«Allons, maître Bazin, tranquillisez-vous, dit d’Artagnan; on gagne le royaume des cieux dans toutes les conditions.
— Monsieur était déjà si bon théologien! dit Bazin presque larmoyant; il fût devenu évêque et peut-être cardinal.
— Eh bien, mon pauvre Bazin, voyons, réfléchis un peu; à quoi sert d’être homme d’Église, je te prie? on n’évite pas pour cela d’aller faire la guerre; tu vois bien que le cardinal va faire la première campagne avec le pot en tête et la pertuisane au poing; et M. de Nogaret de La Valette, qu’en dis-tu? il est cardinal aussi, demande à son laquais combien de fois il lui a fait de la charpie.

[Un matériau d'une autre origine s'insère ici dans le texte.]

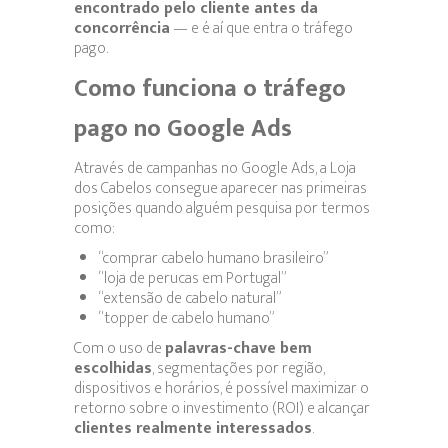
encontrado pelo cliente antes da
concorrência
— e é aí que entra o tráfego
pago.
Como funciona o tráfego
pago no Google Ads
Através de campanhas no Google Ads, a Loja
dos Cabelos consegue aparecer nas primeiras
posições quando alguém pesquisa por termos
como:
“comprar cabelo humano brasileiro”
“loja de perucas em Portugal”
“extensão de cabelo natural”
“topper de cabelo humano”
Com o uso de
palavras-chave bem
escolhidas
, segmentações por região,
dispositivos e horários, é possível maximizar o
retorno sobre o investimento (ROI) e alcançar
clientes realmente interessados
.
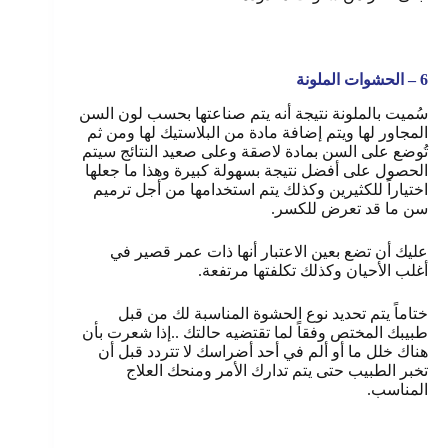
6 – الحشوات الملونة
سُميت بالملونة نتيجة أنه يتم صناعتها بحسب لون السن
المجاور لها ويتم إضافة مادة من البلاستيك لها ومن ثم
تُوضع على السن بمادة لاصقة وعلى صعيد النتائج سيتم
الحصول على أفضل نتيجة بسهولة كبيرة وهذا ما جعلها
اختياراً للكثيرين وكذلك يتم استخدامها من أجل ترميم
سن ما قد تعرض للكسر.
عليك أن تضع بعين الاعتبار أنها ذات عمر قصير في
أغلب الأحيان وكذلك تكلفتها مرتفعة.
ختاماً يتم تحديد نوع الحشوة المناسبة لك من قبل
طبيبك المختص وفقاً لما تقتضيه حالتك ..إذا شعرت بأن
هناك خلل ما أو ألم في أحد أضراسك لا تتردد قبل أن
تخبر الطبيب حتى يتم تدارك الأمر ومنحك العلاج
المناسب.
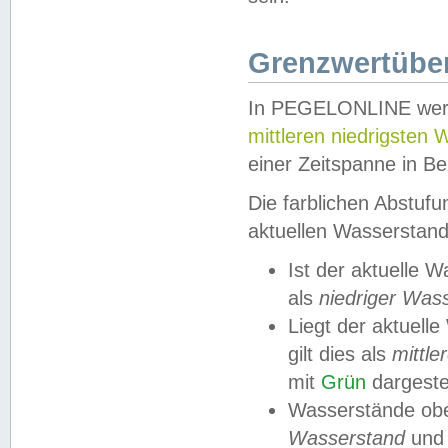
Grenzwertüber
In PEGELONLINE werde
mittleren niedrigsten
einer Zeitspanne in Be
Die farblichen Abstuf
aktuellen Wasserstand
Ist der aktuelle 
als
niedriger Was
Liegt der aktue
gilt dies als
mittle
mit
Grün
dargestel
Wasserstände obe
Wasserstand
und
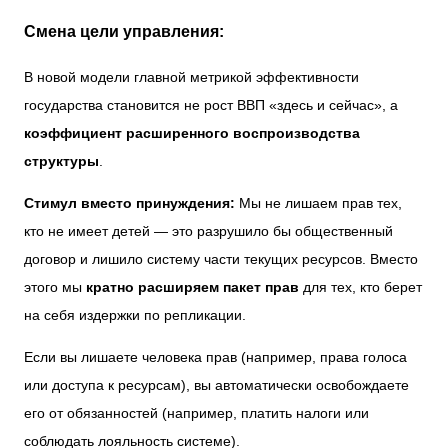
Смена цели управления:
В новой модели главной метрикой эффективности
государства становится не рост ВВП «здесь и сейчас», а
коэффициент расширенного воспроизводства
структуры
.
Стимул вместо принуждения:
Мы не лишаем прав тех,
кто не имеет детей — это разрушило бы общественный
договор и лишило систему части текущих ресурсов. Вместо
этого мы
кратно расширяем пакет прав
для тех, кто берет
на себя издержки по репликации.
Если вы лишаете человека прав (например, права голоса
или доступа к ресурсам), вы автоматически освобождаете
его от обязанностей (например, платить налоги или
соблюдать лояльность системе).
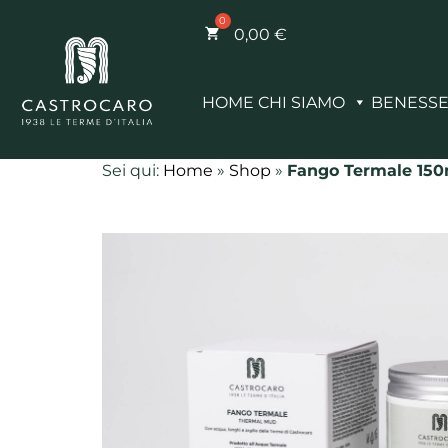
0,00
€
HOME
CHI SIAMO
BENESS
Sei qui:
Home
»
Shop
»
Fango Termale 150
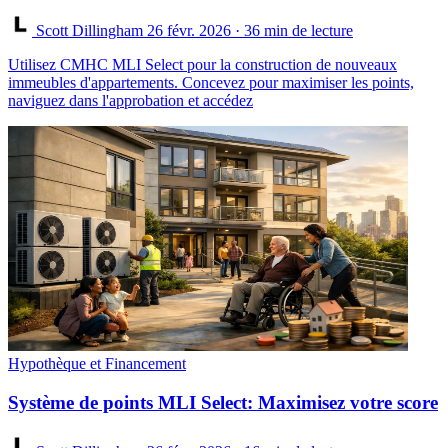
Scott Dillingham
26 févr. 2026
· 36 min de lecture
Utilisez CMHC MLI Select pour la construction de nouveaux
immeubles d'appartements. Concevez pour maximiser les points,
naviguez dans l'approbation et accédez
Hypothèque et Financement
Système de points MLI Select: Maximisez votre score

— Hélas! soupira Bazin, je le sais, monsieur, tout est bouleversé dans le monde aujourd’hui.»
Pendant ce temps, les deux jeunes gens et le pauvre laquais étaient descendus.
«Tiens-moi l’étrier, Bazin», dit Aramis.
Et Aramis s’élança en selle avec sa grâce et sa légèreté ordinaire; mais après quelques voltes et quelques courbettes du noble animal, son cavalier ressentit des douleurs tellement insupportables, qu’il pâlit et chancela. D’Artagnan qui, dans la prévision de cet accident, ne l’avait pas perdu des yeux, s’élança vers lui, le retint dans ses bras et le conduisit à sa chambre.
«C’est bien, mon cher Aramis, soignez-vous, dit-il, j’irai seul à la recherche d’Athos.
— Vous êtes un homme d’airain, lui dit Aramis.
— Non, j’ai du bonheur, voilà tout, mais comment allez-vous vivre en m’attendant? plus de thèse, plus de glose sur les doigts et les bénédictions, hein?»